The staging is remarkably robust and sharp, with an edge and an operatic sweep that do handsome justice to this last (and probably best) collaboration between Andrew Lloyd Webber and Tim Rice. Fluent and full of fraught energy, it underlines the ambivalence of this 1978 musical towards its subject. Were the authors really training a critical eye on the decline of politics into show business and on the cult of celebrity? Or were they cashing in on it? Or both? From the outset, Evita has been accused of glamorising fascism. But this production rightly makes you feel a queasy equivocality towards Eva Peron and mixed feelings about Che, the alter ego figure who stalks the show offering a bitter ironic commentary on it.

Both characters are very well cast here.
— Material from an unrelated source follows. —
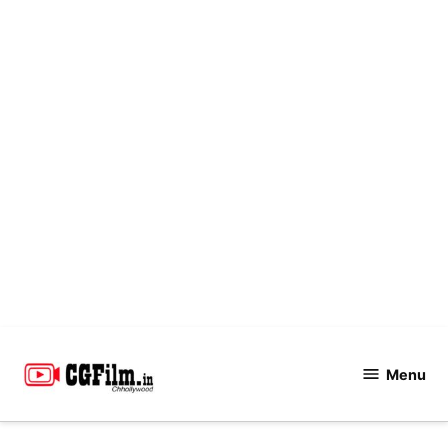
Skip
to
Menu
CGFilm.IN
content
Charting the anti-heroine's progress from trashy opportunist to Juan Peron's first lady to folk saint in Argentina, Emma Hatton is wonderfully compelling. She a whirlwind of tawdry ambition as she commandeers a gender-reversed casting couch to advance her cause (routinely dropping his luggage from her balcony onto the head of the latest reject), and Hatton convincingly retains that streak of coarseness as the character gets blonder and blonder and becomes increasingly indispensable to the President.

Handy for portraying the disingenuous emotions of a demagogue, her voice has an extraordinary dynamic range, dropping to a manipulative soft liquid loveliness for the balcony rendition of “Don't Cry For Me Argentina”. She's feisty and funny marching through songs like “Rainbow High” where she has wardrobe fitting for her grand tour of Europe in 1947 (“I came from the people/They need to adore me/So Christian Dior me/From my head to my toes”), and in her later scenes with Peron – an impressively controlled Kevin Stephen-Jones – she's very moving as she registers the nearness of death. She summons up direct echoes of the show's most famous song song in Eva's renunciatory “Final Broadcast” – perhaps a calculated, damage-limiting gesture.

The danger with Che is that an actor will perform this commentator-figure on one note. That is happily not the case here. Gian Marco Schiaretti is a handsome, sardonic presence with a light, attractively insinuating voice and he finds a range of tones which which to express Che's discontent and disappointment with Eva. The character has to hold the show together and Schiaterri pulls this off with his bitter brio, excelling in numbers such as “And the Money Keeps Rolling In (And Out)” about Eva's crooked Foundation and its laundering activities. Bill Deamer's choreography is witty and steamy (I loved the attempts at a refined way of wriggling by the snooty upper-class ladies who spurned Eva) and overall the production is a treat for fans and newcomers alike.